++++ Dataset records

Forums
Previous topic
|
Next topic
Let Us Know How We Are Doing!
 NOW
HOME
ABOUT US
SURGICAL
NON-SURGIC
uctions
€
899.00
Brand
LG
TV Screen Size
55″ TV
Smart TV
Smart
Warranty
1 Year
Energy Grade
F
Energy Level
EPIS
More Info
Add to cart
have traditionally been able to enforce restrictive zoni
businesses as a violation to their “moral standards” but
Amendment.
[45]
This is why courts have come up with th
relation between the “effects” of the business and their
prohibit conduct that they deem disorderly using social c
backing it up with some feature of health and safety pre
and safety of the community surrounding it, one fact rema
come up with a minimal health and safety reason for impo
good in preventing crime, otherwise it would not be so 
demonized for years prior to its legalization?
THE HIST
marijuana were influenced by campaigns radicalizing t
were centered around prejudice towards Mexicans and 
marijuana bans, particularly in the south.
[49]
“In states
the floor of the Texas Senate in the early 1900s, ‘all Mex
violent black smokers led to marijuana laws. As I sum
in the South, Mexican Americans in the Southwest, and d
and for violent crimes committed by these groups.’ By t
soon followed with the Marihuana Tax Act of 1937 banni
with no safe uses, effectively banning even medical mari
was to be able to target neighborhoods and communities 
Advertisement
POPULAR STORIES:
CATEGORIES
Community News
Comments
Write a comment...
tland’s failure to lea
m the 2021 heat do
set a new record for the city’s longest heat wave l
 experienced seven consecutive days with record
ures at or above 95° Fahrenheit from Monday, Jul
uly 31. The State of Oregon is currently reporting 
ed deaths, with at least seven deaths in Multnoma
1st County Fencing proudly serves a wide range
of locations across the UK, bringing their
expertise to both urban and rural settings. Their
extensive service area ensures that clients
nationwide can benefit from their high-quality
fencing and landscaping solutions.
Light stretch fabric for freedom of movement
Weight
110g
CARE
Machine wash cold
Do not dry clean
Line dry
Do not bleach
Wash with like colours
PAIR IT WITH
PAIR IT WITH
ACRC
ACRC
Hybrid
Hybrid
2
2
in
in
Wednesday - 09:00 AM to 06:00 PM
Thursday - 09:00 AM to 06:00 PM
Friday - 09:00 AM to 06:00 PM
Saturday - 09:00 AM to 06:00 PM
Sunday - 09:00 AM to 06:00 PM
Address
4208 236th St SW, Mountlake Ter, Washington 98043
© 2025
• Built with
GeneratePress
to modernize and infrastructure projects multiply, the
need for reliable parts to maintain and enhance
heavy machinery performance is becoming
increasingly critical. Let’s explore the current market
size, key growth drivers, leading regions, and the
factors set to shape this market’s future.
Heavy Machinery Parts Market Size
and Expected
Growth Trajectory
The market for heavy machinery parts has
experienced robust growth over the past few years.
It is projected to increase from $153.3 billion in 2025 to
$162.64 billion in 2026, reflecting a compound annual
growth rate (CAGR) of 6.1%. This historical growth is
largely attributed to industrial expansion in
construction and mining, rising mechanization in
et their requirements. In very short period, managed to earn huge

++++++++

§ Prompt
This exercise calls for repeating every line of the data exactly.

§ Finished exercise
Forums
Previous topic
|
Next topic
Let Us Know How We Are Doing!
 NOW
HOME
ABOUT US
SURGICAL
NON-SURGIC
uctions
€
899.00
Brand
LG
TV Screen Size
55″ TV
Smart TV
Smart
Warranty
1 Year
Energy Grade
F
Energy Level
EPIS
More Info
Add to cart
have traditionally been able to enforce restrictive zoni
businesses as a violation to their “moral standards” but
Amendment.
[45]
This is why courts have come up with th
relation between the “effects” of the business and their
prohibit conduct that they deem disorderly using social c
backing it up with some feature of health and safety pre
and safety of the community surrounding it, one fact rema
come up with a minimal health and safety reason for impo
good in preventing crime, otherwise it would not be so 
demonized for years prior to its legalization?
THE HIST
marijuana were influenced by campaigns radicalizing t
were centered around prejudice towards Mexicans and 
marijuana bans, particularly in the south.
[49]
“In states
the floor of the Texas Senate in the early 1900s, ‘all Mex
violent black smokers led to marijuana laws. As I sum
in the South, Mexican Americans in the Southwest, and d
and for violent crimes committed by these groups.’ By t
soon followed with the Marihuana Tax Act of 1937 banni
with no safe uses, effectively banning even medical mari
was to be able to target neighborhoods and communities 
Advertisement
POPULAR STORIES:
CATEGORIES
Community News
Comments
Write a comment...
tland’s failure to lea
m the 2021 heat do
set a new record for the city’s longest heat wave l
 experienced seven consecutive days with record
ures at or above 95° Fahrenheit from Monday, Jul
uly 31. The State of Oregon is currently reporting 
ed deaths, with at least seven deaths in Multnoma
1st County Fencing proudly serves a wide range
of locations across the UK, bringing their
expertise to both urban and rural settings. Their
extensive service area ensures that clients
nationwide can benefit from their high-quality
fencing and landscaping solutions.
Light stretch fabric for freedom of movement
Weight
110g
CARE
Machine wash cold
Do not dry clean
Line dry
Do not bleach
Wash with like colours
PAIR IT WITH
PAIR IT WITH
ACRC
ACRC
Hybrid
Hybrid
2
2
in
in
Wednesday - 09:00 AM to 06:00 PM
Thursday - 09:00 AM to 06:00 PM
Friday - 09:00 AM to 06:00 PM
Saturday - 09:00 AM to 06:00 PM
Sunday - 09:00 AM to 06:00 PM
Address
4208 236th St SW, Mountlake Ter, Washington 98043
© 2025
• Built with
GeneratePress
to modernize and infrastructure projects multiply, the
need for reliable parts to maintain and enhance
heavy machinery performance is becoming
increasingly critical. Let’s explore the current market
size, key growth drivers, leading regions, and the
factors set to shape this market’s future.
Heavy Machinery Parts Market Size
and Expected
Growth Trajectory
The market for heavy machinery parts has
experienced robust growth over the past few years.
It is projected to increase from $153.3 billion in 2025 to
$162.64 billion in 2026, reflecting a compound annual
growth rate (CAGR) of 6.1%. This historical growth is
largely attributed to industrial expansion in
construction and mining, rising mechanization in
et their requirements. In very short period, managed to earn huge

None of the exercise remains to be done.